Screens at the Firehouse Arts & Events Center, 4 p.m. Sunday, Dec. 11.
By Michaela Camlin

CASCADIA International Women’s Film Festival is pleased to sponsor the film, “Piedra Libre,” the second in the dance film series, Documenting Grace, being presented by Kuntz and Company through April.
The series is dedicated to sharing the work of dance artists beyond the stage. “Piedra Libre” highlights six women who perform ancestral dances. This documentary, directed by Alejandra Vassallo and Pia Sicardi, tells the story of the Afro Dance Company Oduduwa, which since its inception inspired the growing participation of hundreds of dancers in street performances for Memory Day in Argentina.
Vassallo is a historian who specializes in women’s history and the politics of gender. She is also a dancer and one of the founders of the dance company Oduduwa Danza Afroamericana.
Sicardi is a filmmaker and musician from the National School of Film in Argentina.
According to “Films to Festivals”, the purpose of this film is to fight against oblivion.

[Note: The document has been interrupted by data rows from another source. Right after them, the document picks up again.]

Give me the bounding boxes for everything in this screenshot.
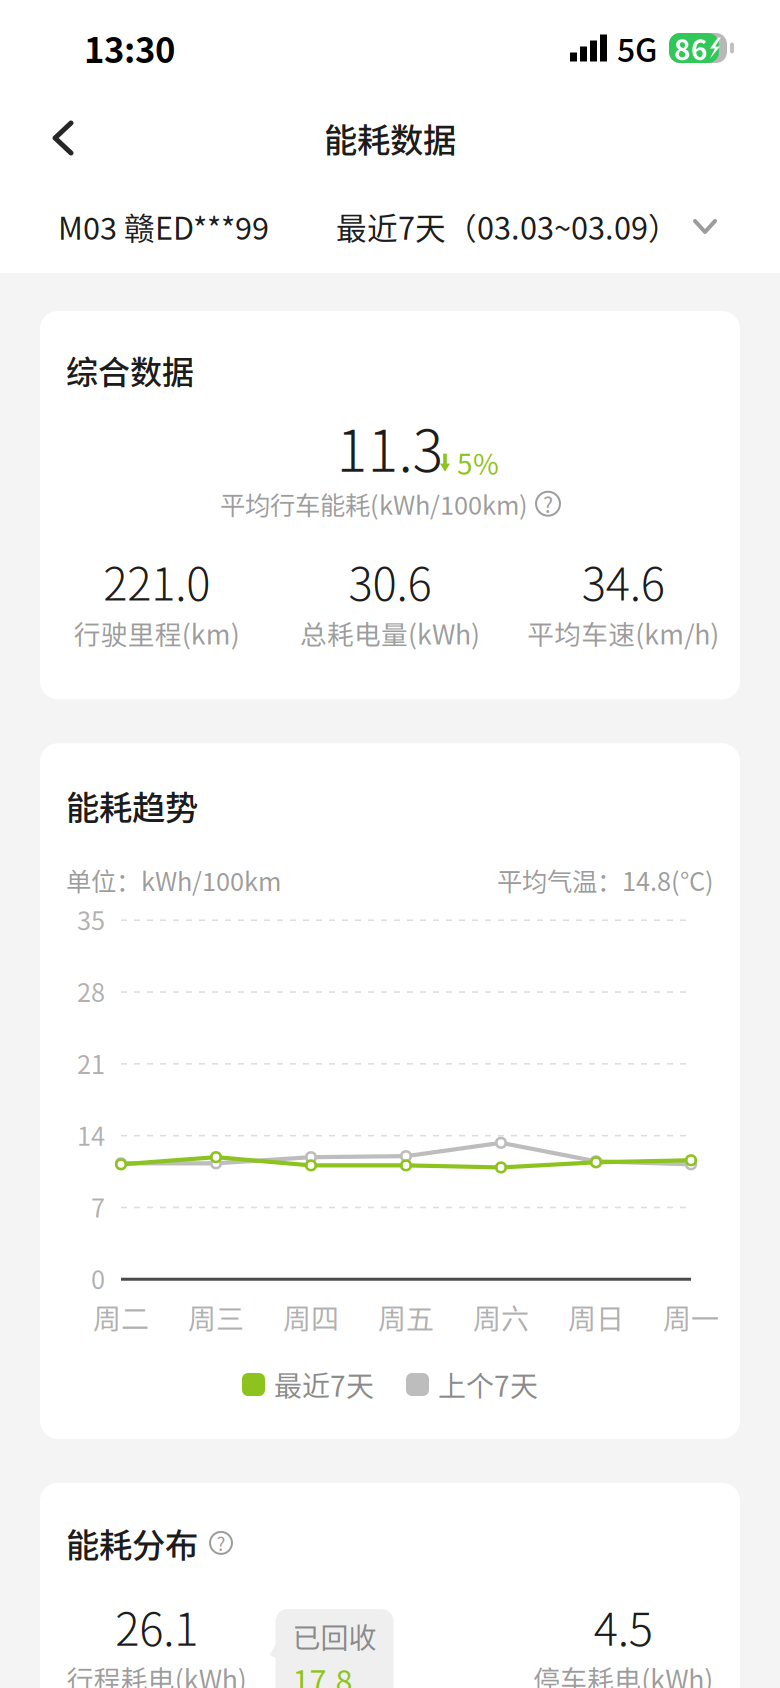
staticText: 周一 (663, 1297, 719, 1338)
staticText: 平均气温：14.8(°C) (497, 862, 714, 898)
staticText: 21 (77, 1044, 105, 1081)
staticText: 总耗电量(kWh) (300, 614, 480, 652)
staticText: 34.6 (582, 548, 665, 614)
staticText: 30.6 (348, 548, 432, 614)
staticText: 行程耗电(kWh) (67, 1659, 247, 1688)
staticText: 平均车速(km/h) (527, 614, 719, 652)
staticText: 17.8kWh (292, 1657, 356, 1688)
staticText: 已回收 (292, 1616, 376, 1656)
staticText: 周日 (568, 1297, 624, 1338)
staticText: 最近7天 (274, 1364, 374, 1405)
staticText: 综合数据 (66, 347, 194, 393)
staticText: 86 (674, 28, 708, 68)
staticText: 周三 (188, 1297, 244, 1338)
staticText: 行驶里程(km) (74, 614, 240, 652)
staticText: 能耗分布 (66, 1519, 198, 1567)
staticText: 5G (617, 25, 657, 71)
button[interactable]: 最近7天（03.03~03.09） (336, 204, 717, 249)
staticText: 221.0 (103, 548, 210, 614)
staticText: 4.5 (594, 1593, 653, 1659)
staticText: 7 (91, 1188, 105, 1225)
staticText: 单位：kWh/100km (66, 862, 281, 898)
staticText: 周二 (93, 1297, 149, 1338)
staticText: 0 (91, 1260, 105, 1297)
staticText: 周五 (378, 1297, 434, 1338)
staticText: 能耗数据 (324, 114, 456, 162)
staticText: 28 (77, 973, 105, 1009)
staticText: 13:30 (84, 23, 175, 73)
staticText: 5% (457, 442, 499, 483)
staticText: 最近7天（03.03~03.09） (336, 204, 679, 249)
staticText: 35 (77, 901, 105, 938)
staticText: 能耗趋势 (66, 781, 198, 830)
staticText: 11.3 (336, 405, 444, 488)
staticText: M03 赣ED***99 (58, 204, 269, 249)
staticText: ? (216, 1529, 226, 1556)
button[interactable]: Back (0, 104, 105, 172)
staticText: 周四 (283, 1297, 339, 1338)
staticText: 14 (77, 1116, 105, 1153)
staticText: 26.1 (115, 1593, 198, 1659)
staticText: 上个7天 (438, 1364, 538, 1405)
staticText: 停车耗电(kWh) (533, 1659, 713, 1688)
staticText: 周六 (473, 1297, 529, 1338)
staticText: 平均行车能耗(kWh/100km) (220, 485, 528, 522)
staticText: ? (543, 488, 553, 519)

The arts have a long history of being involved in debates regarding memory and human rights in Argentina. The intersections between art and the creation of collective memory from a dance perspective are virtually unexplored in documentary films.
“ ‘Piedra Libre’ seeks to redress this absence, from a unique aesthetic stance, both formally and conceptually–to narrate, in choreographic form, how a dance born of ancient Black rituals can mobilize the memory of the present in the streets of Buenos Aires,” Vassallo states.

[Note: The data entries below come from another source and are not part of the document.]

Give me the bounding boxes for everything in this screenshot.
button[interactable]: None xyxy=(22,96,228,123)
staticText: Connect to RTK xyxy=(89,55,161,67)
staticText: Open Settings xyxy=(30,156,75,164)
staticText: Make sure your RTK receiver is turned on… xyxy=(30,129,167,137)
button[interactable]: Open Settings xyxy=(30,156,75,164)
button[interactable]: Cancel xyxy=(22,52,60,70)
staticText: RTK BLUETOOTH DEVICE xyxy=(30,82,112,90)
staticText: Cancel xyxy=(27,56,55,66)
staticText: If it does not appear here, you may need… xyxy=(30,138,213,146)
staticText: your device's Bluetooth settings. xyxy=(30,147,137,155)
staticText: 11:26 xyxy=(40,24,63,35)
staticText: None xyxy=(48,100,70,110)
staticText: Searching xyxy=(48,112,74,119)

Vassallo grew up under the last two dictatorships in Argentina. Dancing the Orishas (part of the Afro-Cuban folklore dances) changed her way of understanding politics and her process of memory building. By making this film, Vassallo could confront a society she had always felt isolated from.

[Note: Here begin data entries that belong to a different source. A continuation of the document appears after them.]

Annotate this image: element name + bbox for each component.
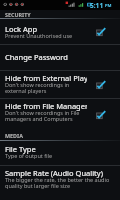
staticText: MEDIA	[5, 132, 23, 139]
button[interactable]: File Type	[0, 141, 120, 166]
button[interactable]: Hide from External Players	[0, 71, 120, 99]
staticText: Hide from External Players	[5, 73, 87, 83]
button[interactable]: Change Password	[0, 45, 120, 71]
button[interactable]: Hide from File Managers	[0, 99, 106, 131]
button[interactable]: Lock App	[0, 19, 120, 45]
staticText: PM	[105, 3, 112, 9]
staticText: Don't show recordings in File managers a…	[5, 109, 87, 123]
button[interactable]: Hide from External Players	[0, 71, 106, 99]
staticText: The bigger the rate, the better the audi…	[5, 176, 112, 190]
staticText: SECURITY	[5, 11, 31, 18]
staticText: Don't show recordings in external player…	[5, 81, 87, 95]
staticText: 5:11	[90, 1, 104, 10]
staticText: Prevent Unauthorised use	[5, 32, 73, 39]
staticText: Sample Rate (Audio Quality)	[5, 168, 103, 178]
staticText: Change Password	[5, 52, 68, 62]
button[interactable]: Lock App	[0, 19, 106, 45]
staticText: Lock App	[5, 24, 38, 34]
button[interactable]: Sample Rate (Audio Quality)	[0, 166, 120, 200]
button[interactable]: Hide from File Managers	[0, 99, 120, 131]
staticText: Type of output file	[5, 152, 53, 159]
staticText: File Type	[5, 144, 36, 154]
staticText: Hide from File Managers	[5, 101, 87, 111]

As filmmakers, Vassallo and Sicardi face the challenge of combining aesthetic visions derived from different academic and artistic profiles.
This documentary extends the boundaries of the genre and the edges of memory. As if guided by the plasticity of the dance, it expands the question of our identity and our memory.
“Piedra Libre” will screen at the Firehouse Cafe in Bellingham at 4 p.m. Sunday, Dec. 11.